Apr 18, 2024 • 53min
“THERAPY HANGOVERS?” ep.212
Licensed therapist Kati Morton discusses therapy hangovers and positive self-talk, therapist enjoyment, seeking support during hard times, and challenges in discussing eating habits in therapy. She shares insights from her work in community health clinics.

4 snips
Apr 11, 2024 • 51min
“HOW DO I FEEL MY FEELINGS?” ep.211
Licensed therapist Kati Morton discusses trauma dumping, feeling overwhelmed in the evenings, internal family systems therapy, managing depressive episodes, handling codependency in friendships, and the importance of feeling our emotions authentically.

Apr 4, 2024 • 39min
Addicted to therapy? | ep.210
This week licensed therapist Kati Morton explains how we can discover our true self, if CPTSD is a lifelong struggle, and why we can want our therapist to worry about us. She also talks about whether or not we can develop an addiction to psychotherapy and why being pampered as a child can cause us to feel helpless a lot. Finally, she helps us figure out how to support people with dependent personality disorder without enabling them.
01:05 Ask Kati Anything ep.210 podcast summary
01:42 How can you discover your true self? In my last therapy session, we discovered just how much I get my self-worth, and feelings of love and appreciation, from helping others. Helping around the house, overworking, generally never sitting down to enjoy my own time. I'm now at the point that I don't know who I am or what I like. How do you start to figure out your true self?
08:38 My question is, with medication, therapy twice a week, and EMDR, will you continue to have C-PTSD symptoms for the rest of your life? Does it ever get to a point where you completely resolve most, if not all, of your symptoms and not require therapy and medication, or, is this a life sentence?

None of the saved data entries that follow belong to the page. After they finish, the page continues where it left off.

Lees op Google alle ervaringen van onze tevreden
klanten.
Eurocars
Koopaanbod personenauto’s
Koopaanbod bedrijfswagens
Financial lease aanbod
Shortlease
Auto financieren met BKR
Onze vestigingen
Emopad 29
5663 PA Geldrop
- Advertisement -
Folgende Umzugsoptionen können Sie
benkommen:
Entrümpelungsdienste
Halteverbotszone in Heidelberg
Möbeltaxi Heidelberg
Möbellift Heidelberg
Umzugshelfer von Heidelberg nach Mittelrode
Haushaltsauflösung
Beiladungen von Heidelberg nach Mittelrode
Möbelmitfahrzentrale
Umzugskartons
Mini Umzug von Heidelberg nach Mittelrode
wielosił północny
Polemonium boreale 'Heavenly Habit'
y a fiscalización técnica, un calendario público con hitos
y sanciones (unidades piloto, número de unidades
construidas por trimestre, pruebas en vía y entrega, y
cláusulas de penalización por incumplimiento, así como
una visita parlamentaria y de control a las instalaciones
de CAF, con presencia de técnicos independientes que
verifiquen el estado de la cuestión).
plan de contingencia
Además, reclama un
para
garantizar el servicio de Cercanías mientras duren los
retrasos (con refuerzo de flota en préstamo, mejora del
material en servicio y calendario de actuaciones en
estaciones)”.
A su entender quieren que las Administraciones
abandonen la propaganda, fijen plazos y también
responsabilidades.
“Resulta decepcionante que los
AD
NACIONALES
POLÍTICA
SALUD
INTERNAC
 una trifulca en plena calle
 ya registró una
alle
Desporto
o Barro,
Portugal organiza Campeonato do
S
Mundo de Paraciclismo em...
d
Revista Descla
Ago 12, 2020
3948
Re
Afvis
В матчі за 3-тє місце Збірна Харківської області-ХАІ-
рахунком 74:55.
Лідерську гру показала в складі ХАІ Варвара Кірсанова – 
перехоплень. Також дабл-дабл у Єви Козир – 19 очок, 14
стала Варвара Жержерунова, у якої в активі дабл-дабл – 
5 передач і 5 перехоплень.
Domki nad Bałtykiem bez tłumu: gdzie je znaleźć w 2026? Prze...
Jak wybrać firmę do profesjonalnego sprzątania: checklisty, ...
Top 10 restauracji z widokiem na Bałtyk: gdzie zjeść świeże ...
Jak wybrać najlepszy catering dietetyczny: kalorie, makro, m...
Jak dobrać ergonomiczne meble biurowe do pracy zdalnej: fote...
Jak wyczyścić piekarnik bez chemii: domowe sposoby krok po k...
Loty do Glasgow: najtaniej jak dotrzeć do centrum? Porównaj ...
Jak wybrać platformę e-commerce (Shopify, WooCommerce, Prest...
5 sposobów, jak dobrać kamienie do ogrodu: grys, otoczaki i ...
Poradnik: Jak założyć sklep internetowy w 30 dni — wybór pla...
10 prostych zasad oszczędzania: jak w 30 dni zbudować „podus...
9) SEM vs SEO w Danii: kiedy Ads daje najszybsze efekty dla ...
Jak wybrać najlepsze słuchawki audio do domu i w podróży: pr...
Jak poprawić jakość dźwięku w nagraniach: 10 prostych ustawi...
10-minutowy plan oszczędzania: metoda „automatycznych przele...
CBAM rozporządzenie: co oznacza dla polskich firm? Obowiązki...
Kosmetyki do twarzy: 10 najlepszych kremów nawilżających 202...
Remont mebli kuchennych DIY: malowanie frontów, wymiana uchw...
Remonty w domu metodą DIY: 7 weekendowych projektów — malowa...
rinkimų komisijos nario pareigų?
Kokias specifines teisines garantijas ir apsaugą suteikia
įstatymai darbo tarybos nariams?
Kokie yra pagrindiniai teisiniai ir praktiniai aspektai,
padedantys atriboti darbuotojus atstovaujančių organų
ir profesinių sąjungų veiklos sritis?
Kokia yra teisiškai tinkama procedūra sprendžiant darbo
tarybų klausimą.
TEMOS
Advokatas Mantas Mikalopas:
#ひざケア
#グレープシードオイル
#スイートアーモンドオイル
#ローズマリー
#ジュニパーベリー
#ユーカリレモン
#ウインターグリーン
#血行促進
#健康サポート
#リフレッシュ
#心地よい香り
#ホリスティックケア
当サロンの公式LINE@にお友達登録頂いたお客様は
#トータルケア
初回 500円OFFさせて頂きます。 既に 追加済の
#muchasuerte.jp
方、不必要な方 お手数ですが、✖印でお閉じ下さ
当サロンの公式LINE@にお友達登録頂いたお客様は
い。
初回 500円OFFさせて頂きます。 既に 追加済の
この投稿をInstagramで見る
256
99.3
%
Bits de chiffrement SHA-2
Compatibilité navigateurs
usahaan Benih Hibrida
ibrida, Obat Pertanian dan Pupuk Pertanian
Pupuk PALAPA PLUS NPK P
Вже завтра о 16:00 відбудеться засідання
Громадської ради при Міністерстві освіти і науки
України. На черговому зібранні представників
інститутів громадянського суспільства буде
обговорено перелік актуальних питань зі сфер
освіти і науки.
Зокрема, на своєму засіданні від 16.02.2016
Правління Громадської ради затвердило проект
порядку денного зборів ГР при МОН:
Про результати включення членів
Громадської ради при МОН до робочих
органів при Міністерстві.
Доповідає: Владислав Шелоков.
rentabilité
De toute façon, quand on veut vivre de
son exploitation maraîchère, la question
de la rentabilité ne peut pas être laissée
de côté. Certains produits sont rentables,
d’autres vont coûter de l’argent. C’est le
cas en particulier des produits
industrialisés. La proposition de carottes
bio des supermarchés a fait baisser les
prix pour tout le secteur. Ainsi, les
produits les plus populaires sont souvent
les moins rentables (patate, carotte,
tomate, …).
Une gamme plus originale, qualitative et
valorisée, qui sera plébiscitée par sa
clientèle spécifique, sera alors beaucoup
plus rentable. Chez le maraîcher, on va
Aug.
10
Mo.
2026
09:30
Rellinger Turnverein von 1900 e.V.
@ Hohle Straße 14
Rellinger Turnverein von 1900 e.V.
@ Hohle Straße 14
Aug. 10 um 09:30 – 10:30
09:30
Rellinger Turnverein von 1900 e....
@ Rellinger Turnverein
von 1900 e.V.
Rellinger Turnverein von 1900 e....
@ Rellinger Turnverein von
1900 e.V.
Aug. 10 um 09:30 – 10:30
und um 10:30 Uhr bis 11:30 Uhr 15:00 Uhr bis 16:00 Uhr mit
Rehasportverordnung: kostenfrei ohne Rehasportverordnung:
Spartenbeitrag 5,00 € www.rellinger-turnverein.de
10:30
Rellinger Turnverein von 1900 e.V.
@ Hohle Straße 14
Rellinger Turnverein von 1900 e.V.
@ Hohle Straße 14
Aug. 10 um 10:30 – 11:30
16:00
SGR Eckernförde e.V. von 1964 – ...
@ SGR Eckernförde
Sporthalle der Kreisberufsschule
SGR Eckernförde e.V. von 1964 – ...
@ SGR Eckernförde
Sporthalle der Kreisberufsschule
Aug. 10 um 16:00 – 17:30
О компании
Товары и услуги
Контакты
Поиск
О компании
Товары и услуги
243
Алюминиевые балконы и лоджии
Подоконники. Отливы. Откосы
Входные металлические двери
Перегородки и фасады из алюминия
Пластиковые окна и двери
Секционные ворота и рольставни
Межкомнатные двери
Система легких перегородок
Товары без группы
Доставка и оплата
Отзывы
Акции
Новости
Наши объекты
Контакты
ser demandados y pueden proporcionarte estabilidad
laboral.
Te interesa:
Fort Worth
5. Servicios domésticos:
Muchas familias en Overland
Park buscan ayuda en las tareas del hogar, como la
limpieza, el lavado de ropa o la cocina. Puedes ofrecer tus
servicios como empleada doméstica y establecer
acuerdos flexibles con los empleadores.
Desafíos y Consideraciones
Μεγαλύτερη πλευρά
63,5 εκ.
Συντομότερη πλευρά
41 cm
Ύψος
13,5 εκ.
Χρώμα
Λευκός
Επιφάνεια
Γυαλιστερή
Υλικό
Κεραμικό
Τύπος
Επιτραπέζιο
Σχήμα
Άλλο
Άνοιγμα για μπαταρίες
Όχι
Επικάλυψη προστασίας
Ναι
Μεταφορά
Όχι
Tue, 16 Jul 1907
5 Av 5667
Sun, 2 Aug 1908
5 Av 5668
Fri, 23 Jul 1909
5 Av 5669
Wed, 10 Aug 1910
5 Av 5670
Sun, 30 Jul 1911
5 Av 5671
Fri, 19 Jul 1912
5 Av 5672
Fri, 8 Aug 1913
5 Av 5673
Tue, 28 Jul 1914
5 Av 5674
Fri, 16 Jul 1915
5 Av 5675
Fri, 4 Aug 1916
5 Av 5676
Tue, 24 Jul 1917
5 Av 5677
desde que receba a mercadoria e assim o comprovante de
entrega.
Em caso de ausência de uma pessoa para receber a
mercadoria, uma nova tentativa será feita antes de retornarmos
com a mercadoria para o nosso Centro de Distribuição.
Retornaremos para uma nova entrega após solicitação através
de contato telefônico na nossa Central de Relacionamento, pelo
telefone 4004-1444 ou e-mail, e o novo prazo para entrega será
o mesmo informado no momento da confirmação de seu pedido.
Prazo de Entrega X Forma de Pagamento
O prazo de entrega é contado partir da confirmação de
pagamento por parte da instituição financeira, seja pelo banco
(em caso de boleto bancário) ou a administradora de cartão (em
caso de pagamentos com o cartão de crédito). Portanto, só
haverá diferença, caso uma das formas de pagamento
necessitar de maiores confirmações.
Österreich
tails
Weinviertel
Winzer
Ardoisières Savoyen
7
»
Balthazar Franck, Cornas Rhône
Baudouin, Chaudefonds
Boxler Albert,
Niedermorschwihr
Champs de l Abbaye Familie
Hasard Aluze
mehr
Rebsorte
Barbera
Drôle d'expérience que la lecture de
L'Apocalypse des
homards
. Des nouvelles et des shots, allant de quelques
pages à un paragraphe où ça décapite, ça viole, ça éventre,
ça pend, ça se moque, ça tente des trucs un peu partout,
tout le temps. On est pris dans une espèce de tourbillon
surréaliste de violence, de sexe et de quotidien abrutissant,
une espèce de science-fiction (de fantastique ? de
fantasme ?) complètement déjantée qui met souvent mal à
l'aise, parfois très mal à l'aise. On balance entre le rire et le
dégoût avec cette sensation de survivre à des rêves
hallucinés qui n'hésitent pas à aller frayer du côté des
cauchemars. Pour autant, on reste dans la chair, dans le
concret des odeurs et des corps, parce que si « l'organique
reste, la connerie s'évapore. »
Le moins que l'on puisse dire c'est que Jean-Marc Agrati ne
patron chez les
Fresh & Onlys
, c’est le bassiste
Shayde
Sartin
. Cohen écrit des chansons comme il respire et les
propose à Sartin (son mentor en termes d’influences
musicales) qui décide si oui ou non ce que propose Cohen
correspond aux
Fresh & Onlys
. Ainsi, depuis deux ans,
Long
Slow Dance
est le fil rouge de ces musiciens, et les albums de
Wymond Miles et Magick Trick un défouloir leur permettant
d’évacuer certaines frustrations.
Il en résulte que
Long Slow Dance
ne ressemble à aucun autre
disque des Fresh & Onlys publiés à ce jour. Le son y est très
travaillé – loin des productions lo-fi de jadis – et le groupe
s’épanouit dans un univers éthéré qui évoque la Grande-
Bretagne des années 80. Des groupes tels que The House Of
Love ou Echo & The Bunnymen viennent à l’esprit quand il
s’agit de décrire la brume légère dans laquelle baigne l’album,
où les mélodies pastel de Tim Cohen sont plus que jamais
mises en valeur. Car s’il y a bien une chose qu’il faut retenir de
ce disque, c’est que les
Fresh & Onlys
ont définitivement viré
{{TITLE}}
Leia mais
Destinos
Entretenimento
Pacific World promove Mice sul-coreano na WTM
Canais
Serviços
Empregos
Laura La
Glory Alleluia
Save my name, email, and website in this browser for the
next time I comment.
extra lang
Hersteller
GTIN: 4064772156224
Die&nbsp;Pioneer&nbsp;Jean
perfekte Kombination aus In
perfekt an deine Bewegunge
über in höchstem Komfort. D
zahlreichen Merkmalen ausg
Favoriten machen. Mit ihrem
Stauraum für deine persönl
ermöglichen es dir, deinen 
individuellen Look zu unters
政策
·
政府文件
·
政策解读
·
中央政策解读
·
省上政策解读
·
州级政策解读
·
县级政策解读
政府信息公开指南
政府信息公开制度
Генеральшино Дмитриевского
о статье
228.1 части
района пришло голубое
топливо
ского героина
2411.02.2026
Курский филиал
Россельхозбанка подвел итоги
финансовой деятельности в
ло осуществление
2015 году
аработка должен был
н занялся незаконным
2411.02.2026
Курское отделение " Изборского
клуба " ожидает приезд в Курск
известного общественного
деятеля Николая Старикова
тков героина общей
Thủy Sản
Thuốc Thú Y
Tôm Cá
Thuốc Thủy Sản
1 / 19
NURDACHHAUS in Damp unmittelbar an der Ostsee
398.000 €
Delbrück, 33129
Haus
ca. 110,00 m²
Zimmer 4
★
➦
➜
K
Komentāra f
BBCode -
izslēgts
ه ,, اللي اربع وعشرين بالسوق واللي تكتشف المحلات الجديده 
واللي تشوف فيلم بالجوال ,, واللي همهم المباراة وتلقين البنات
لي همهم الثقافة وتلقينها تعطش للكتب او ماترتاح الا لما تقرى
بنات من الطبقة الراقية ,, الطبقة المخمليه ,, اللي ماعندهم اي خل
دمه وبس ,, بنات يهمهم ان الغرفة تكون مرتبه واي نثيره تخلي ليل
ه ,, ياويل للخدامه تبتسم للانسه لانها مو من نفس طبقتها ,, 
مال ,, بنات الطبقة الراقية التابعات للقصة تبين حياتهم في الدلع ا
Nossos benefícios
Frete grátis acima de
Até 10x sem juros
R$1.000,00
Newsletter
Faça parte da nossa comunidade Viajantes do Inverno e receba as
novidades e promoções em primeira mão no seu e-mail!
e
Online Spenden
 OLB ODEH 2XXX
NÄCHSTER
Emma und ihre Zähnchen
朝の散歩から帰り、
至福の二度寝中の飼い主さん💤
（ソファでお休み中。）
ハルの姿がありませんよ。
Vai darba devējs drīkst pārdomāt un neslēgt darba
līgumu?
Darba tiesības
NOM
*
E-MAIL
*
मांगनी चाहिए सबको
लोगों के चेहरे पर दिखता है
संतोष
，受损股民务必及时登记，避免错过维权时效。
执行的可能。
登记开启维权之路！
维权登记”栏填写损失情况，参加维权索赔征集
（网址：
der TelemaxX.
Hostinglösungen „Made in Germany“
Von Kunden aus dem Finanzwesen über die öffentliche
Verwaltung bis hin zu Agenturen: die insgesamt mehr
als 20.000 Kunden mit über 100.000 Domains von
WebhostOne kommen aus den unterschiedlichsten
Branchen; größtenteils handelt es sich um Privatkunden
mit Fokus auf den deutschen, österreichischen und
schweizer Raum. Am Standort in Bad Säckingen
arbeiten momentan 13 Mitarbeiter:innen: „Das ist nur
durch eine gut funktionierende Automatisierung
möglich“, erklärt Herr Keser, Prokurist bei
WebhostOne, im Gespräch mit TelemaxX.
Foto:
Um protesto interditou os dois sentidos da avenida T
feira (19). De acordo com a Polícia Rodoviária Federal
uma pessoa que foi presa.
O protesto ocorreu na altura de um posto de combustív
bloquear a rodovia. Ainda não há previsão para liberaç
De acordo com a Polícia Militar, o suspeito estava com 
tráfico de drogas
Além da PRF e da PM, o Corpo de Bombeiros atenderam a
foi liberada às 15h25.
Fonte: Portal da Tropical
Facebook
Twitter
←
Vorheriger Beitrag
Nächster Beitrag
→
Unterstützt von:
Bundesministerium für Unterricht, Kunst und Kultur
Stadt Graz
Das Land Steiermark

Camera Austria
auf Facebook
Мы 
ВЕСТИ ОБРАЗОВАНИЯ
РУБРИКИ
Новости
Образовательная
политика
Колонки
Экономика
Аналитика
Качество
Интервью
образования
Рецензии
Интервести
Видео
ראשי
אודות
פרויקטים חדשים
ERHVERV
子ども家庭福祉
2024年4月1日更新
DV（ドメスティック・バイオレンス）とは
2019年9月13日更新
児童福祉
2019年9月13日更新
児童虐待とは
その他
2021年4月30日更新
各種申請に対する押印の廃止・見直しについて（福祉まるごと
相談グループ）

13:02 I want my therapist to worry about me. I wish I could tell her this straight up. But if I do, she'll stop worrying about me. It's like.... Love (I guess?) I've never received and to be honest... I enjoy it. But. There's a huge "BUT." Me making her more and more worried to her as a therapist essentially means that therapy she's providing is not working, right? And that she can and actually should terminate me. Right?!? Which is my biggest worry. That she's gonna leave me. And then my little mind comes up with "Whatever, I'm unlovable anyways so it's fine. I'd leave me too if I was her. I'm not worthy of love. I'm just a pain in the ass and she puts up with me only because I pay her." And then there comes a point where I want to push her away because I've come up with "she doesn't love me so there's no point to get sicker", which to her probably seems like I'm getting better. And. Then she wants (actually suggests but in my mind it translates to "wants") to reduce our sessions from twice a week to only once. And to me it means that she's actually gonna leave because I'm worrying her less. Not more. Such a great mind fuckery. Sorry. It is though. And then I want to get sicker again. Oh. I have anorexia. I don't think I mentioned it anywhere. Is there a way to stop this?
19:57 Is it possible to develop an addiction to psychotherapy? I think I might have it, because I don't have any other safe places where I can express my emotions, or be me. Unfortunately, despite my efforts, it's not always possible to live in a happy environment, or leave it.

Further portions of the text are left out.